Fine-tuning LLMs via policy gradient algorithms
Talk by Shengtong Zhang (Stanford; Cursor).
Pretraining - Midtraining - Reinforcement learning
Problem Statement:
- $x$: prompt
- $\pi_ \theta$: LLM
- Rollout: start from $x$, generate $o_ 1\sim\pi_ \theta(\cdot|x)$, and $o_ i\sim\pi_ \theta(\cdot | x, o_ 1,\dots, o_ {i-1})$, and
<eos>= $o_ k\sim\pi_ \theta(\cdot | x, o_ 1,\dots, o_ {k-1})$, we obtain a trajectory $\tau = (o_ 1,\dots, o_ k)$. - $R(\tau)$ the reward of $\tau$.
Example 1.
For $R(\tau)$ is to look for $\langle \textrm{answer}\rangle ???? \langle \textrm{answer}\rangle$, and give $+1$ if the final answer is correct, or $0$ if the format is wrong or the answer is wrong.

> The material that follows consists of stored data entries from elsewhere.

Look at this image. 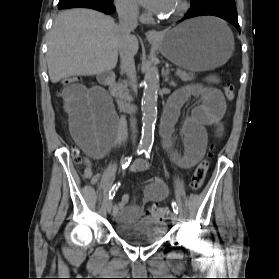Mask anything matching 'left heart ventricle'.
<instances>
[{
  "label": "left heart ventricle",
  "mask_w": 279,
  "mask_h": 279,
  "mask_svg": "<svg viewBox=\"0 0 279 279\" xmlns=\"http://www.w3.org/2000/svg\"><path fill=\"white\" fill-rule=\"evenodd\" d=\"M178 4H179V0H168L166 7L159 14L162 15L163 17H168L172 15L177 9Z\"/></svg>",
  "instance_id": "obj_1"
}]
</instances>
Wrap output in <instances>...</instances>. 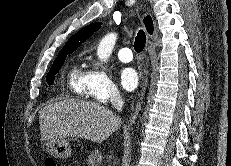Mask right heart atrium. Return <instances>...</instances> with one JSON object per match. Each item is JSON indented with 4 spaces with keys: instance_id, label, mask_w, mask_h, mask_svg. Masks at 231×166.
<instances>
[{
    "instance_id": "right-heart-atrium-1",
    "label": "right heart atrium",
    "mask_w": 231,
    "mask_h": 166,
    "mask_svg": "<svg viewBox=\"0 0 231 166\" xmlns=\"http://www.w3.org/2000/svg\"><path fill=\"white\" fill-rule=\"evenodd\" d=\"M86 93L99 102L120 98V92L108 72L96 62H93L86 72Z\"/></svg>"
}]
</instances>
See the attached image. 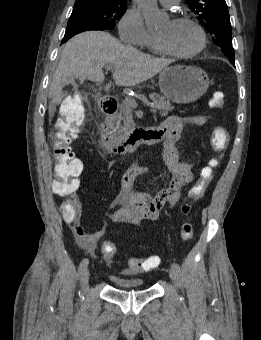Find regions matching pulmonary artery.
Instances as JSON below:
<instances>
[{"instance_id":"1","label":"pulmonary artery","mask_w":261,"mask_h":340,"mask_svg":"<svg viewBox=\"0 0 261 340\" xmlns=\"http://www.w3.org/2000/svg\"><path fill=\"white\" fill-rule=\"evenodd\" d=\"M162 5L165 6H174L178 4L180 0H159Z\"/></svg>"}]
</instances>
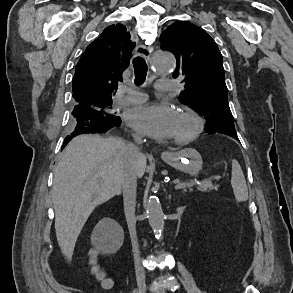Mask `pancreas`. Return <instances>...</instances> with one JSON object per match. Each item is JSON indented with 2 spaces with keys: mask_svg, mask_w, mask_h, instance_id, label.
<instances>
[{
  "mask_svg": "<svg viewBox=\"0 0 293 293\" xmlns=\"http://www.w3.org/2000/svg\"><path fill=\"white\" fill-rule=\"evenodd\" d=\"M190 183V186H188V189L190 191H192V187L193 186H196L197 190L201 191V192H210L212 190H217L218 186L216 185H213L211 180H202L200 181L199 183L197 181H191L189 182ZM184 191L186 192L187 189L185 188Z\"/></svg>",
  "mask_w": 293,
  "mask_h": 293,
  "instance_id": "obj_1",
  "label": "pancreas"
}]
</instances>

Goal: $\textrm{max} \mathcal{J}(\theta) = \mathbb{E}_ \tau R(\tau) = \mathbb{E}_ {x\sim D}\mathbb{E}_ {\tau\sim \pi_ \theta(\cdot | x)}R(\tau)$.
Policy Gradient Algorithm
Goal: find $\Delta_ \theta \mathcal{J}(\theta)$.

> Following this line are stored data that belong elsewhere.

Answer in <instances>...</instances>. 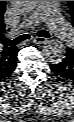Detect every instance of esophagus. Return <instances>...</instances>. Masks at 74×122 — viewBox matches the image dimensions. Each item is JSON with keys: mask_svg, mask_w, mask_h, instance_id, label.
I'll return each instance as SVG.
<instances>
[{"mask_svg": "<svg viewBox=\"0 0 74 122\" xmlns=\"http://www.w3.org/2000/svg\"><path fill=\"white\" fill-rule=\"evenodd\" d=\"M34 42H35L36 44H45V43L48 42V40H47V38H45V37H36V38L34 39Z\"/></svg>", "mask_w": 74, "mask_h": 122, "instance_id": "esophagus-1", "label": "esophagus"}]
</instances>
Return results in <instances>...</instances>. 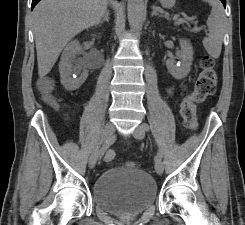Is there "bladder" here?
<instances>
[{
  "label": "bladder",
  "instance_id": "1",
  "mask_svg": "<svg viewBox=\"0 0 245 225\" xmlns=\"http://www.w3.org/2000/svg\"><path fill=\"white\" fill-rule=\"evenodd\" d=\"M96 206L116 216L143 213L158 199L153 177L139 168L103 170L92 185Z\"/></svg>",
  "mask_w": 245,
  "mask_h": 225
}]
</instances>
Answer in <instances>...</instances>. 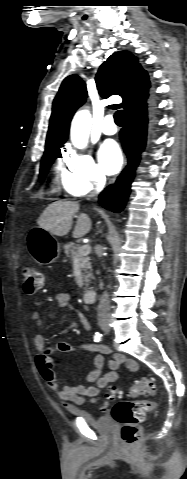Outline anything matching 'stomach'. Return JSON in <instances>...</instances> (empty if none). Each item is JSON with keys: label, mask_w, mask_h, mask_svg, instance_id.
<instances>
[{"label": "stomach", "mask_w": 187, "mask_h": 479, "mask_svg": "<svg viewBox=\"0 0 187 479\" xmlns=\"http://www.w3.org/2000/svg\"><path fill=\"white\" fill-rule=\"evenodd\" d=\"M27 247L31 257L40 265L53 263L60 255V244L48 231L36 227L27 235Z\"/></svg>", "instance_id": "stomach-1"}]
</instances>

By chain rule and log trick, one can easily see that $$\Delta_ \theta \mathcal{J}(\theta) = \sum_ {\tau=(o_ 1,\dots, o_ k)}\Delta_ \theta\pi_ \theta(o_ 1,\dots,o_ k)(\sum_ {i=1}^k \Delta \log \pi_ \theta (o_ 1| x, o_1, \dots, o_ {i-1}))R(\tau),$$ i.e.
$$\Delta_ \theta \mathcal{J}(\theta) =\mathbb{E}_ \tau R(\tau)(\sum_ {i=1}^k \Delta \log \pi_ \theta (o_ 1| x, o_1, \dots, o_ {i-1})),$$
In practice, one uses Monte-Carlo estimation method.